她搖了搖頭,“這麽完美的設計,她怎麽就沒有找到一個合適的人扮演醉漢呢?”

白演看她的眼神帶著幾分不解。

“我說錯了嗎?”頓了幾秒,譚惜沁認真的開始了分析,“若是她找一個你不認識的人,在那種情況下,很難說,你會不會覺得我曾經是不是個渣女啊。畢竟跟白少在一起,放棄之前的鶯鶯燕燕是很值得的……”

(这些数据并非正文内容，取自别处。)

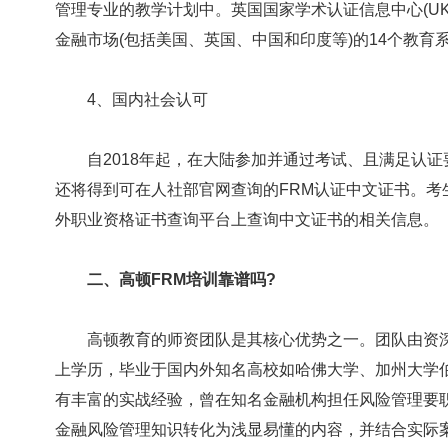
管理专业的教学计划中。英国国家学术认证信息中心(UKEN
金融市场(包括美国、英国、中国和印度等)的14个教育
4、国内社会认可
自2018年起，在大陆参加并通过考试、且满足认证
还将得到可在人社部官网查询的FRM认证中文证书。
外职业资格证书查询平台上查询中文证书的相关信息。
二、高顿FRM培训靠谱吗?
高顿教育的师资团队是其核心优势之一。团队由资深
上学历，毕业于国内外知名高校如哈佛大学、加州大学
有丰富的实战经验，曾在知名金融机构担任风险管理要职
金融风险管理知识转化为浅显易懂的内容，并结合实际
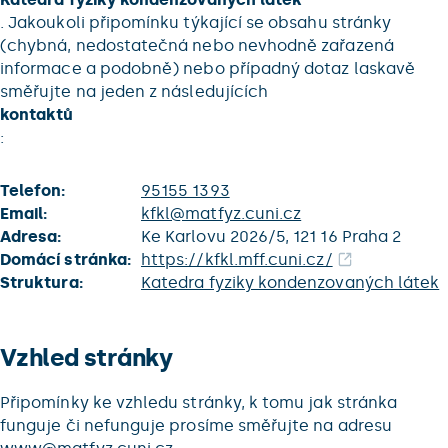
. Jakoukoli připomínku týkající se obsahu stránky
(chybná, nedostatečná nebo nevhodně zařazená
informace a podobně) nebo případný dotaz laskavě
směřujte na jeden z následujících
kontaktů
:
Telefon:
95155 1393
Email:
kfkl@matfyz.cuni.cz
Adresa:
Ke Karlovu 2026/5, 121 16 Praha 2
Domácí stránka:
https://kfkl.mff.cuni.cz/
Struktura:
Katedra fyziky kondenzovaných látek
Vzhled stránky
Připomínky ke vzhledu stránky, k tomu jak stránka
funguje či nefunguje prosíme směřujte na adresu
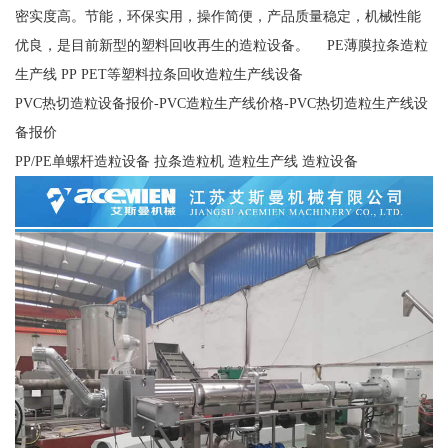
密实度高。节能，环保实用，操作简便，产品质量稳定，机械性能
优良，是目前新型的塑料回收再生的造粒设备。 PE薄膜拉条造粒
生产线 PP PET等塑料拉条回收造粒生产线设备
PVC热切造粒设备报价-PVC造粒生产线价格-PVC热切造粒生产线设
备报价
PP/PE单螺杆造粒设备 拉条造粒机 造粒生产线 造粒设备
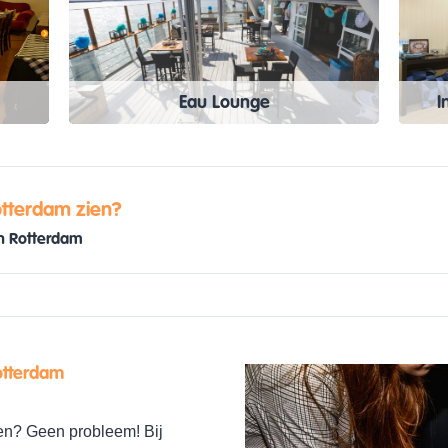
Eau Lounge
I
otterdam zien?
in Rotterdam
otterdam
en? Geen probleem! Bij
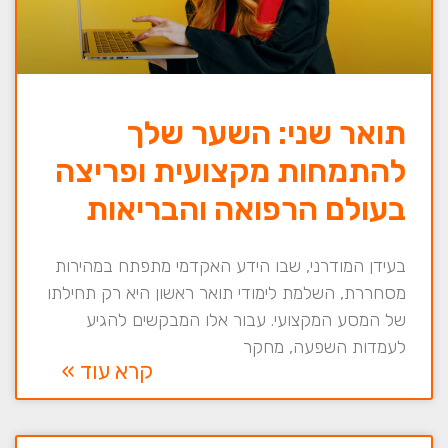
תואר שני: השער שלך
להתמחות מקצועית ופריצה
בעולם הרפואה והבריאות
בעידן המודרני, שבו הידע האקדמי מתפתח במהירות
מסחררת, השלמת לימודי תואר ראשון היא רק תחילתו
של המסע המקצועי. עבור אלו המבקשים להגיע
לעמדות השפעה, מחקר
קרא עוד »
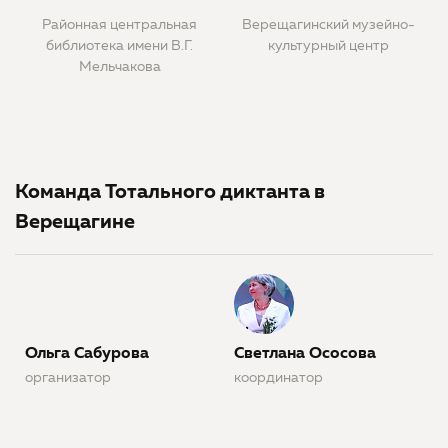
Районная центральная
Верещагинский музейно-
библиотека имени В.Г.
культурный центр
Мельчакова
Команда Тотального диктанта в
Верещагине
Ольга Сабурова
Светлана Ососова
организатор
координатор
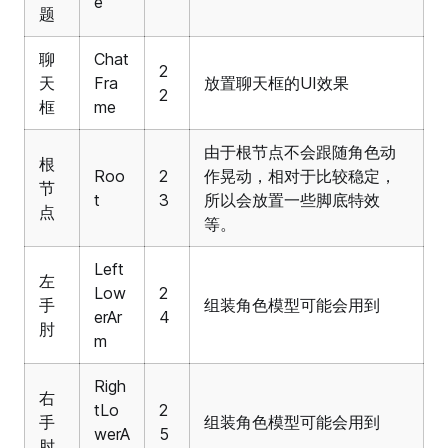
e
题
聊
Chat
2
天
Fra
放置聊天框的UI效果
2
框
me
由于根节点不会跟随角色动
根
Roo
2
作晃动，相对于比较稳定，
节
t
3
所以会放置一些脚底特效
点
等。
Left
左
Low
2
手
组装角色模型可能会用到
erAr
4
肘
m
Righ
右
tLo
2
手
组装角色模型可能会用到
werA
5
肘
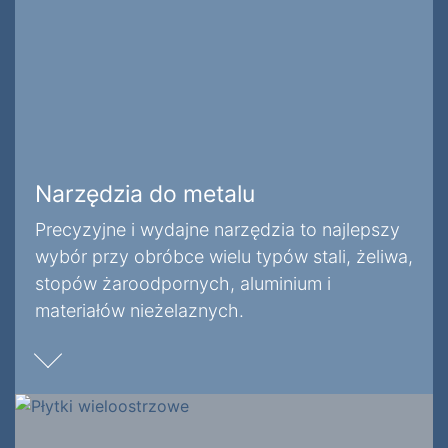
Narzędzia do metalu
Precyzyjne i wydajne narzędzia to najlepszy
wybór przy obróbce wielu typów stali, żeliwa,
stopów żaroodpornych, aluminium i
materiałów nieżelaznych.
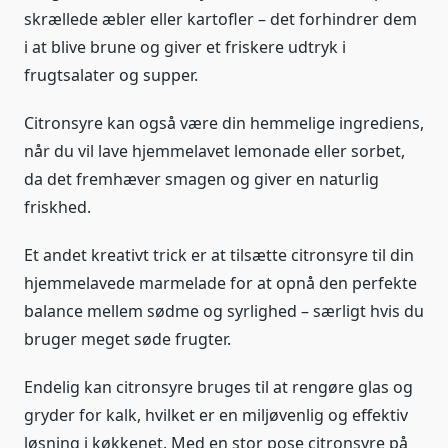
skrællede æbler eller kartofler – det forhindrer dem
i at blive brune og giver et friskere udtryk i
frugtsalater og supper.
Citronsyre kan også være din hemmelige ingrediens,
når du vil lave hjemmelavet lemonade eller sorbet,
da det fremhæver smagen og giver en naturlig
friskhed.
Et andet kreativt trick er at tilsætte citronsyre til din
hjemmelavede marmelade for at opnå den perfekte
balance mellem sødme og syrlighed – særligt hvis du
bruger meget søde frugter.
Endelig kan citronsyre bruges til at rengøre glas og
gryder for kalk, hvilket er en miljøvenlig og effektiv
løsning i køkkenet. Med en stor pose citronsyre på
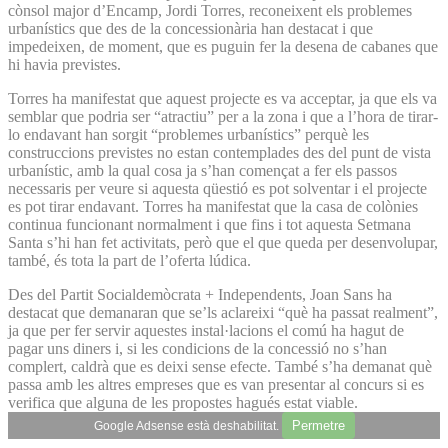
cònsol major d’Encamp, Jordi Torres, reconeixent els problemes
urbanístics que des de la concessionària han destacat i que
impedeixen, de moment, que es puguin fer la desena de cabanes que
hi havia previstes.
Torres ha manifestat que aquest projecte es va acceptar, ja que els va
semblar que podria ser “atractiu” per a la zona i que a l’hora de tirar-
lo endavant han sorgit “problemes urbanístics” perquè les
construccions previstes no estan contemplades des del punt de vista
urbanístic, amb la qual cosa ja s’han començat a fer els passos
necessaris per veure si aquesta qüestió es pot solventar i el projecte
es pot tirar endavant. Torres ha manifestat que la casa de colònies
continua funcionant normalment i que fins i tot aquesta Setmana
Santa s’hi han fet activitats, però que el que queda per desenvolupar,
també, és tota la part de l’oferta lúdica.
Des del Partit Socialdemòcrata + Independents, Joan Sans ha
destacat que demanaran que se’ls aclareixi “què ha passat realment”,
ja que per fer servir aquestes instal·lacions el comú ha hagut de
pagar uns diners i, si les condicions de la concessió no s’han
complert, caldrà que es deixi sense efecte. També s’ha demanat què
passa amb les altres empreses que es van presentar al concurs si es
verifica que alguna de les propostes hagués estat viable.
Permetre
Google Adsense està deshabilitat.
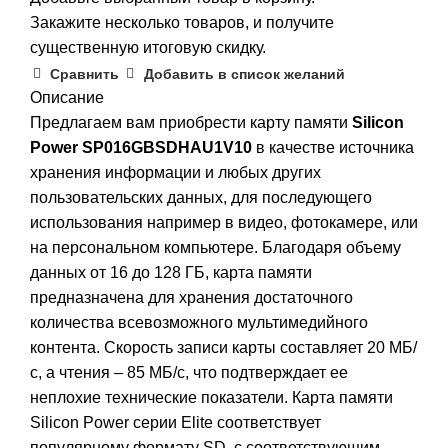
Закажите несколько товаров, и получите
существенную итоговую скидку.
Сравнить
Добавить в список желаний
Описание
Предлагаем вам приобрести карту памяти
Silicon
Power SP016GBSDHAU1V10
в качестве источника
хранения информации и любых других
пользовательских данных, для последующего
использования например в видео, фотокамере, или
на персональном компьютере. Благодаря объему
данных от 16 до 128 ГБ, карта памяти
предназначена для хранения достаточного
количества всевозможного мультимедийного
контента. Скорость записи карты составляет 20 МБ/
с, а чтения – 85 МБ/с, что подтверждает ее
неплохие технические показатели. Карта памяти
Silicon Power серии Elite соответствует
популярному формату SD, с соответствующим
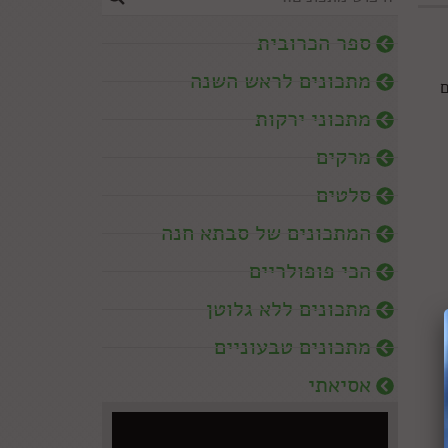
ספר הכרובית
מתכונים לראש השנה
ם
מתכוני ירקות
מרקים
סלטים
המתכונים של סבתא חנה
הכי פופולריים
מתכונים ללא גלוטן
מתכונים טבעוניים
אסיאתי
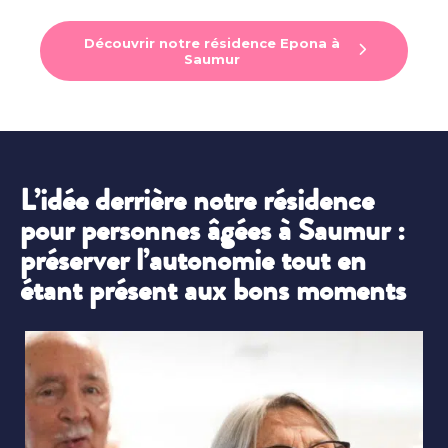
Découvrir notre résidence Epona à
Saumur
L’idée derrière notre résidence
pour personnes âgées à Saumur :
préserver l’autonomie tout en
étant présent aux bons moments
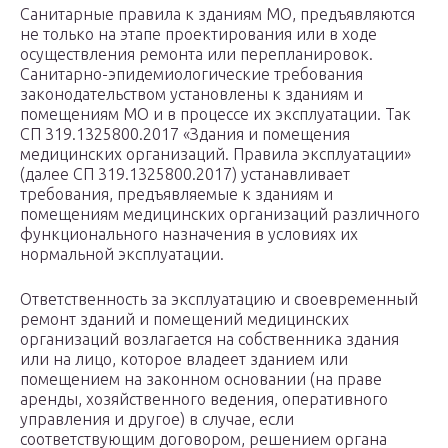
Санитарные правила к зданиям МО, предъявляются
не только на этапе проектирования или в ходе
осуществления ремонта или перепланировок.
Санитарно-эпидемиологические требования
законодательством установлены к зданиям и
помещениям МО и в процессе их эксплуатации. Так
СП 319.1325800.2017 «Здания и помещения
медицинских организаций. Правила эксплуатации»
(далее СП 319.1325800.2017) устанавливает
требования, предъявляемые к зданиям и
помещениям медицинских организаций различного
функционального назначения в условиях их
нормальной эксплуатации.
Ответственность за эксплуатацию и своевременный
ремонт зданий и помещений медицинских
организаций возлагается на собственника здания
или на лицо, которое владеет зданием или
помещением на законном основании (на праве
аренды, хозяйственного ведения, оперативного
управления и другое) в случае, если
соответствующим договором, решением органа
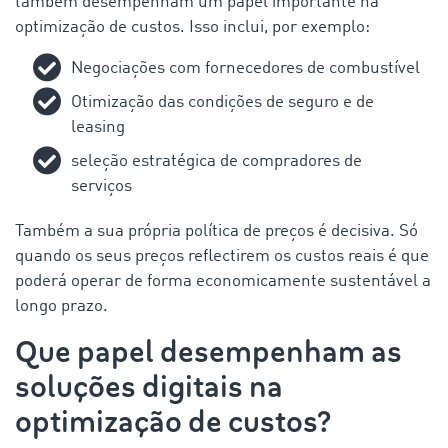
também desempenham um papel importante na
optimização de custos. Isso inclui, por exemplo:
Negociações com fornecedores de combustível
Otimização das condições de seguro e de
leasing
seleção estratégica de compradores de
serviços
Também a sua própria política de preços é decisiva. Só
quando os seus preços reflectirem os custos reais é que
poderá operar de forma economicamente sustentável a
longo prazo.
Que papel desempenham as
soluções digitais na
optimização de custos?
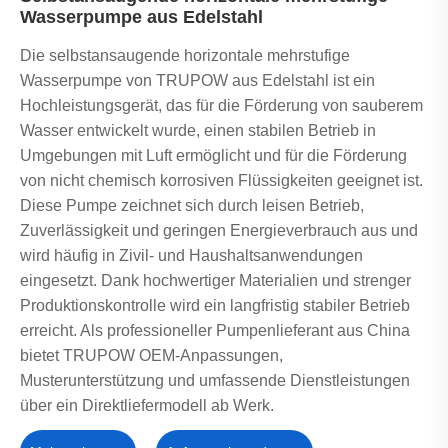
Wasserpumpe aus Edelstahl
Die selbstansaugende horizontale mehrstufige
Wasserpumpe von TRUPOW aus Edelstahl ist ein
Hochleistungsgerät, das für die Förderung von sauberem
Wasser entwickelt wurde, einen stabilen Betrieb in
Umgebungen mit Luft ermöglicht und für die Förderung
von nicht chemisch korrosiven Flüssigkeiten geeignet ist.
Diese Pumpe zeichnet sich durch leisen Betrieb,
Zuverlässigkeit und geringen Energieverbrauch aus und
wird häufig in Zivil- und Haushaltsanwendungen
eingesetzt. Dank hochwertiger Materialien und strenger
Produktionskontrolle wird ein langfristig stabiler Betrieb
erreicht. Als professioneller Pumpenlieferant aus China
bietet TRUPOW OEM-Anpassungen,
Musterunterstützung und umfassende Dienstleistungen
über ein Direktliefermodell ab Werk.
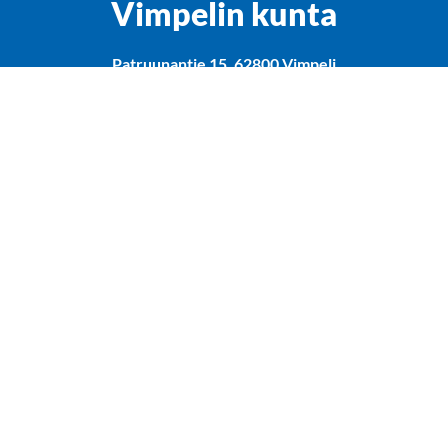
Vimpelin kunta
Patruunantie 15, 62800 Vimpeli
vimpelin.kunta(at)vimpeli.fi
Y-tunnus: 0184318-1
Rekisteriseloste
Saavutettavuusseloste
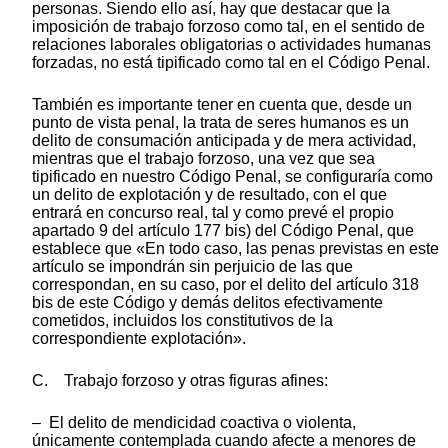
personas. Siendo ello así, hay que destacar que la
imposición de trabajo forzoso como tal, en el sentido de
relaciones laborales obligatorias o actividades humanas
forzadas, no está tipificado como tal en el Código Penal.
También es importante tener en cuenta que, desde un
punto de vista penal, la trata de seres humanos es un
delito de consumación anticipada y de mera actividad,
mientras que el trabajo forzoso, una vez que sea
tipificado en nuestro Código Penal, se configuraría como
un delito de explotación y de resultado, con el que
entrará en concurso real, tal y como prevé el propio
apartado 9 del artículo 177 bis) del Código Penal, que
establece que «En todo caso, las penas previstas en este
artículo se impondrán sin perjuicio de las que
correspondan, en su caso, por el delito del artículo 318
bis de este Código y demás delitos efectivamente
cometidos, incluidos los constitutivos de la
correspondiente explotación».
C. Trabajo forzoso y otras figuras afines:
– El delito de mendicidad coactiva o violenta,
únicamente contemplada cuando afecte a menores de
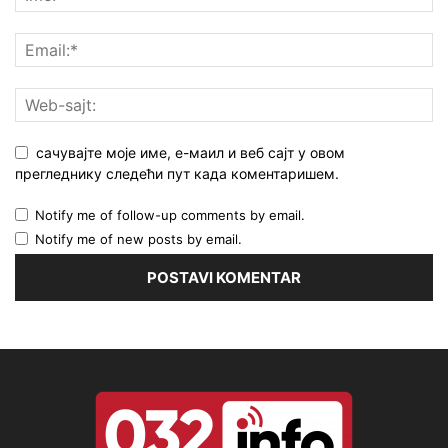
сачувајте моје име, е-маил и веб сајт у овом
прегледнику следећи пут када коментаришем.
Notify me of follow-up comments by email.
Notify me of new posts by email.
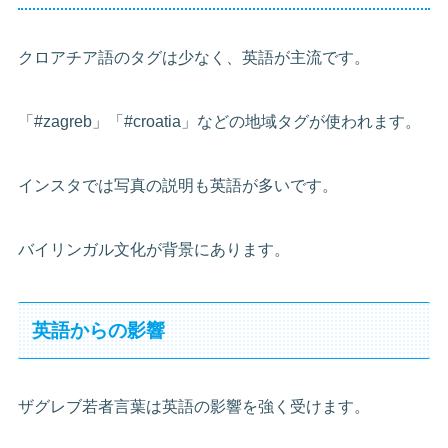
クロアチア語のタグは少なく、英語が主流です。
「#zagreb」「#croatia」などの地域タグが使われます。
インスタでは写真の説明も英語が多いです。
バイリンガル文化が背景にあります。
英語からの影響
ザグレブ若者言葉は英語の影響を強く受けます。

說到這裏,她自己頓住了,白演淡然的說道,“她是在賭,我對那個男人沒有什麽印象。畢竟敢跟白家做對的人不多,她能找到的,大概也隻有那個為愛昏頭的人了。”

突然覺得,洋洋得意的大把分析根本是班門弄斧,人家早就一眼都看透了。